– Нет еще…
– Позвони!
– Сейчас.
– А как там наш… твой Витек?
– Я сдал его на ценное хранение.
– Кому?
– Скоро узнаешь. А что ты так волнуешься?
– Я не волнуюсь. Я переживаю. Ко мне в магазин утром заходили несколько писателей, сказали, что Кипяткова нашла какого-то гения. По приметам похож на нашего… на твоего Витька!
– А я тебя честно предупреждал.
– Еще был Медноструев. Ругал масонов и евреев, но предупреждал, что из Сибири приехал какой-то молодой парень, который всем им скоро утрет нос.
– Интересно!
– Еще был Ирискин.
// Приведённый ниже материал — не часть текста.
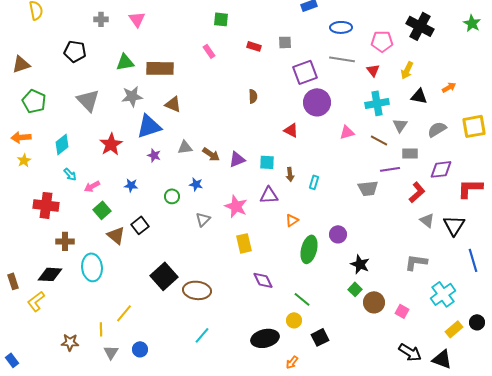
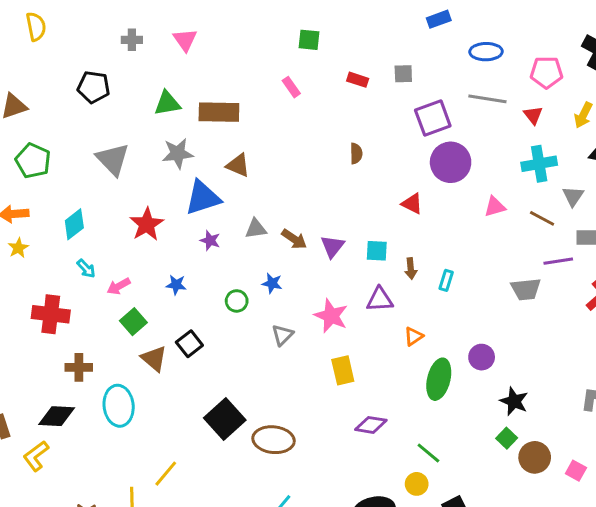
purple triangle: (237, 159) -> (333, 246), turned -30
purple diamond: (263, 280) -> (371, 425), turned -55

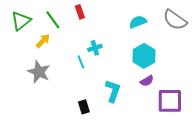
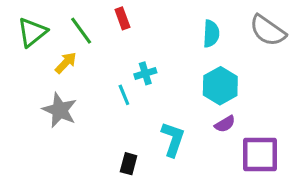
cyan semicircle: (138, 22) -> (211, 34), turned 114
black rectangle: (84, 107) -> (129, 164), turned 32

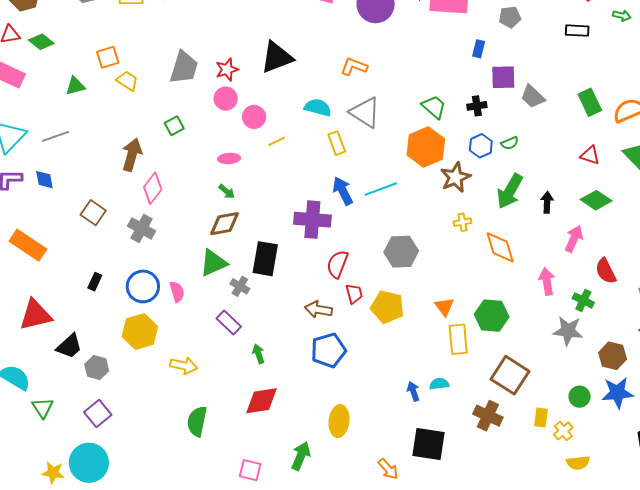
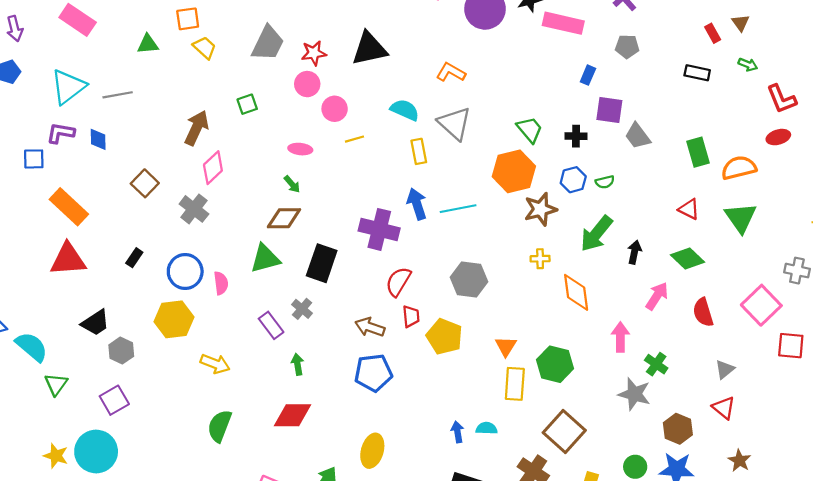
red semicircle: (606, 271) -> (703, 312), moved
gray cross: (240, 286) -> (302, 309), moved
red triangle: (36, 315) -> (68, 259), moved

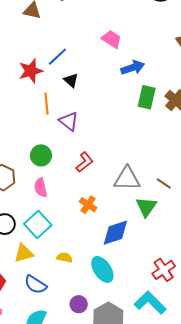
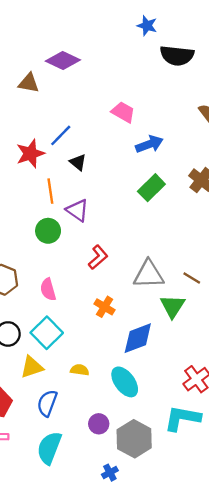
green rectangle: (147, 97) -> (151, 188), moved, turned 35
green circle: (41, 155) -> (48, 231), moved
blue semicircle: (35, 285) -> (47, 403), turned 80
cyan L-shape: (150, 303) -> (182, 418), turned -32

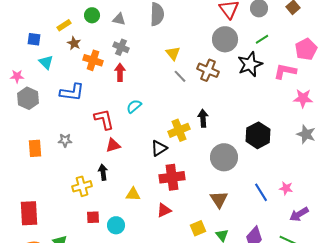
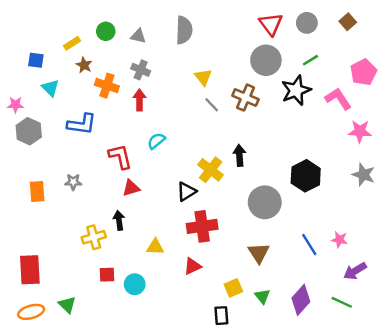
pink L-shape: (285, 71) -> (338, 99), turned 45
yellow cross: (179, 130) -> (211, 170), turned -30

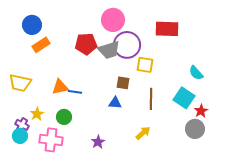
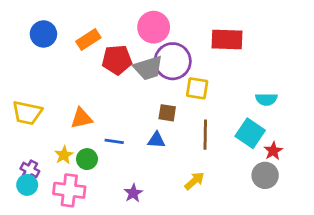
orange rectangle: (41, 45) -> (88, 39), moved
cyan semicircle: (196, 73) -> (266, 99), turned -49
blue line: (75, 92) -> (114, 141), moved
yellow star: (37, 114) -> (64, 155), moved

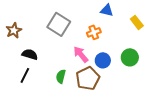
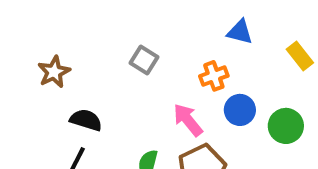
gray square: (59, 24) -> (144, 60), size x0.6
blue circle: (103, 60) -> (240, 110), moved

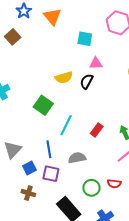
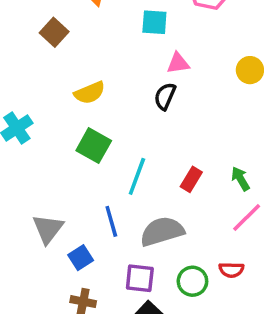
brown square: (13, 37) -> (54, 32), moved
yellow semicircle: (64, 78) -> (90, 93), moved
gray semicircle: (77, 158) -> (162, 231), size x1.4
purple square: (51, 174) -> (140, 278), moved

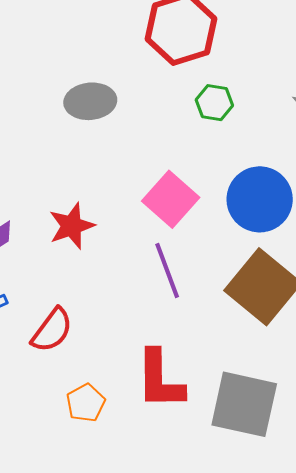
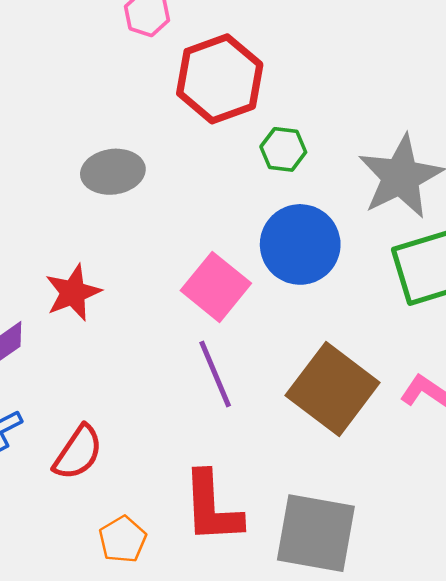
green hexagon: (214, 103) -> (283, 149), moved
blue circle: (260, 199) -> (300, 244), moved
red star: (72, 226) -> (73, 293), moved

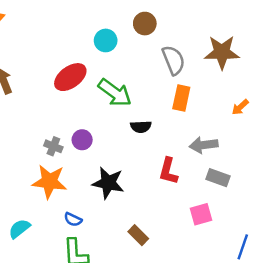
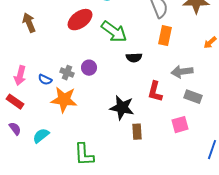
black star: (108, 183) -> (122, 108), moved
blue semicircle: (73, 219) -> (45, 80), moved
brown rectangle: (138, 235) -> (137, 132), moved, turned 42

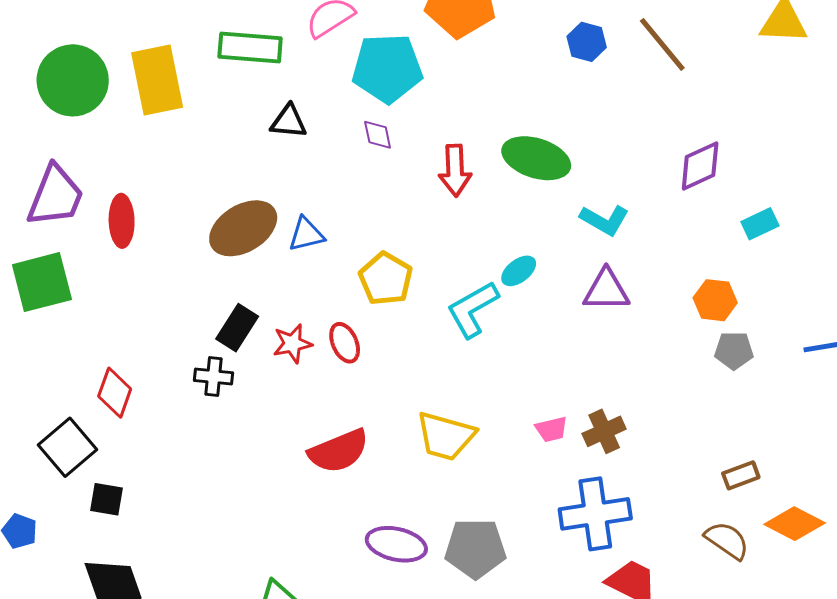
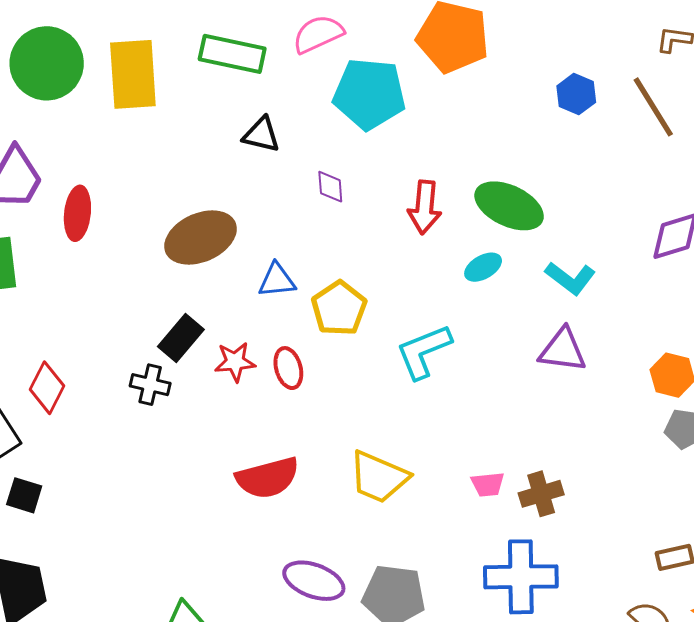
purple diamond: (378, 135) -> (330, 187), moved
blue triangle: (306, 234) -> (277, 280), moved
cyan ellipse: (519, 271) -> (483, 267), moved

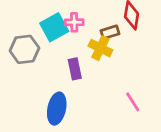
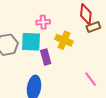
cyan square: (54, 27) -> (31, 42), moved, turned 35
brown rectangle: (110, 32) -> (93, 27), moved

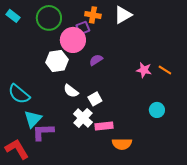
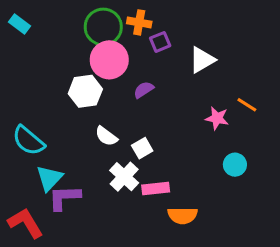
white triangle: (123, 15) -> (202, 60), moved
green circle: (49, 18) -> (103, 27), moved
purple square: (83, 28) -> (160, 42), moved
pink star: (144, 70) -> (217, 118), moved

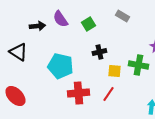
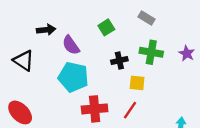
purple semicircle: (60, 19) -> (71, 45), moved
green cross: (138, 65) -> (151, 52), moved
Намекнул, что познакомился с одним очень талантливым юношей, который скоро утрет нос Медноструеву… Неужели они все имели в виду Витька?
– А кого же еще? Ты читаешь энциклопедию-то?
– Дочитываю… А как ты думаешь, в Советском Союзе есть масоны?
– Точно не знаю, но по полезным ископаемым мы на первом месте. Должны быть.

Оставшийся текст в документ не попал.